Whenever we start talking about spirituality, I just want to puke.

On the other hand, there are billions of people, including scientists, who believe that religion is an important part of our lives which helps us to maintain balance in personal and social life. According to their views, religion is the outcome of the entire evolutionary history of humanity. They argue that you can disagree with this specific theory but the cultural and psychological importance of religion cannot be neglected in any circumstances. It is a part and parcel of our lives which has been with us throughout the course of our journey as a species. We seek help from it in all phases of life and it has a significant impact on the personality of an individual. As far as these people are concerned, it is simply impossible for science to wipe it away from the surface of this planet. Jeffrey Kluger, a representative of the ‘Time Magazine’ described their views in the following words:

Our brains and bodies contain an awful lot of spiritual wiring.

Anyone with rational thinking and a substantial amount of knowledge can acknowledge that religious concepts are quite useful for some needs that are not answered by the latest technology of our time. Similarly, science is making some extraordinary revelations like studying sub-atomic particles and exploring the underlying structure of the Earth. Religion is generally silent about these findings yet masses of the general public prefer it over science. According to a study which was published last year in July, the minds of religious people are dominated by emotion over analytic thinking.
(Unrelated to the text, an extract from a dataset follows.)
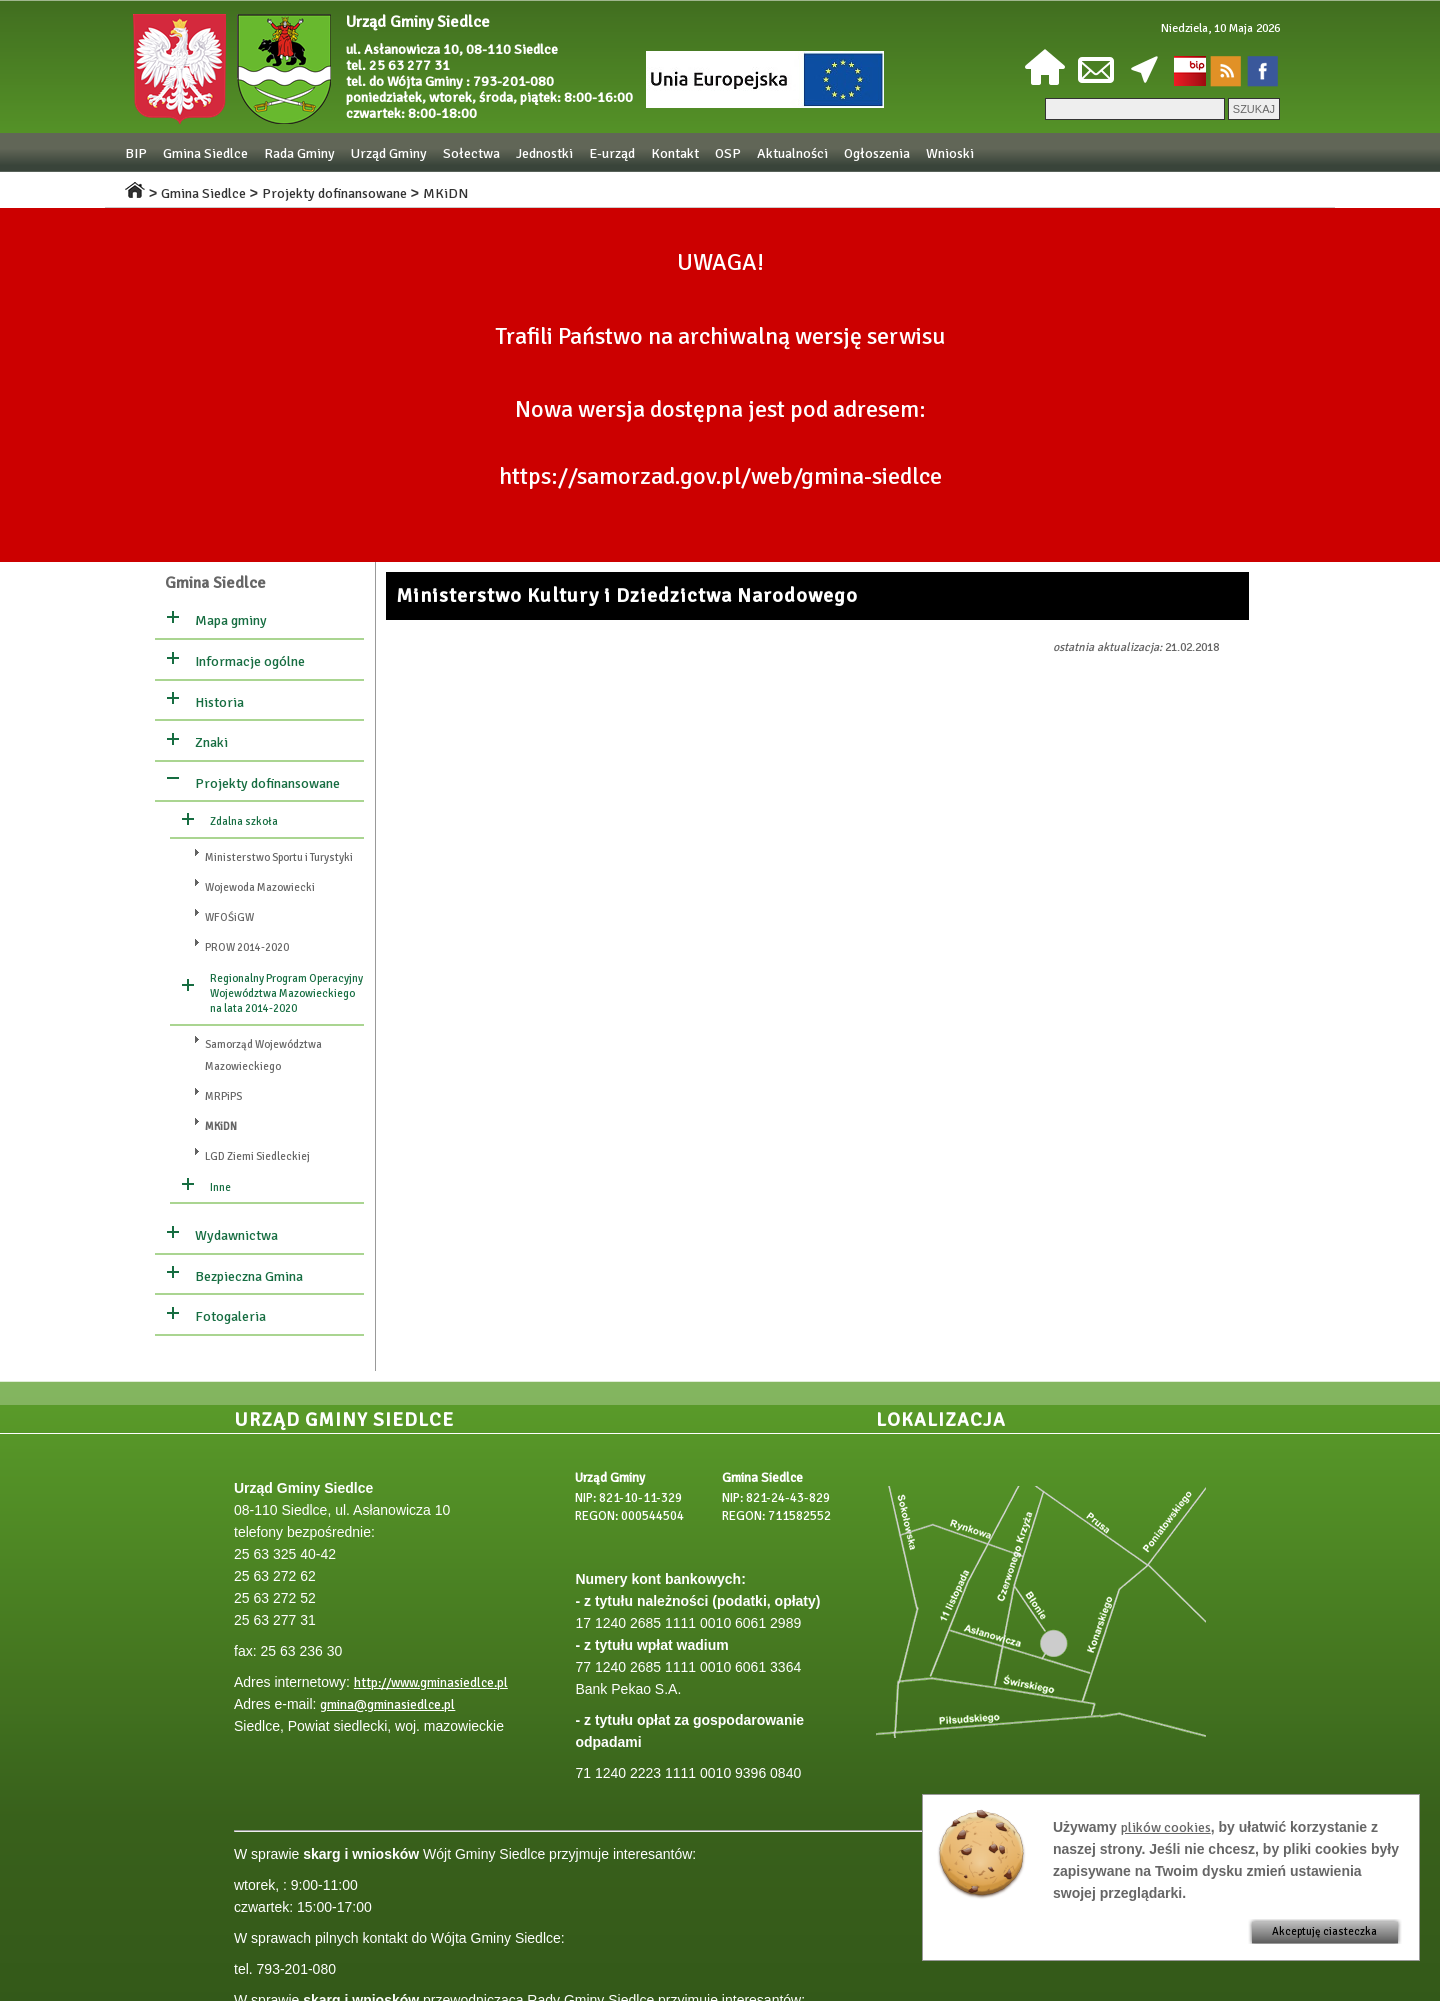 This screenshot has width=1440, height=2001. Describe the element at coordinates (250, 661) in the screenshot. I see `Informacje ogólne` at that location.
The researchers at the Case Western Reserve University in Ohio interviewed 900 people (a mix of both religious and non-religious) to determine the personality traits that lead to such an unshakable belief. They found that those religious people who remain certain on their religious beliefs despite an evidence against it are emotionally attached to them. The fact that their beliefs have an association with their morals is a strong reason for this bond. They also observed that people on both sides that had higher levels of critical reasoning were less dogged about their beliefs. Anthony Jack, a Co-author of the study who works as an Associate Professor of Philosophy described their findings by saying,

Emotional resonance helps religious people to feel more certain – the more moral correctness they see in something, the more it affirms their thinking. In contrast, moral concerns make non-religious people feel less certain.”

Earlier than this publication, the same team of researchers proposed that there are two different networks of the brain. One of them deals with analytic thinking while the other one is responsible for empathy. They stressed that the study published in the ‘Journal of Religion and Health’ adds more weight to their original claims. They claimed that the minds of atheists are controlled by the analytic network while empathy rules over the minds of the religious people. The fact that they questioned atheists as well as people from 24 religions including Islam, Christianity, Buddhism, and Hinduism added a great deal of authenticity to their results. Jack tried to explain both extremes as he said,

Terrorists, within their bubble, believe it’s a highly moral thing they’re doing. They believe they are righting wrongs and protecting something sacred. Atheists may lack the insight to see anything positive about religion. They can only see that it contradicts their scientific, analytical thinking.”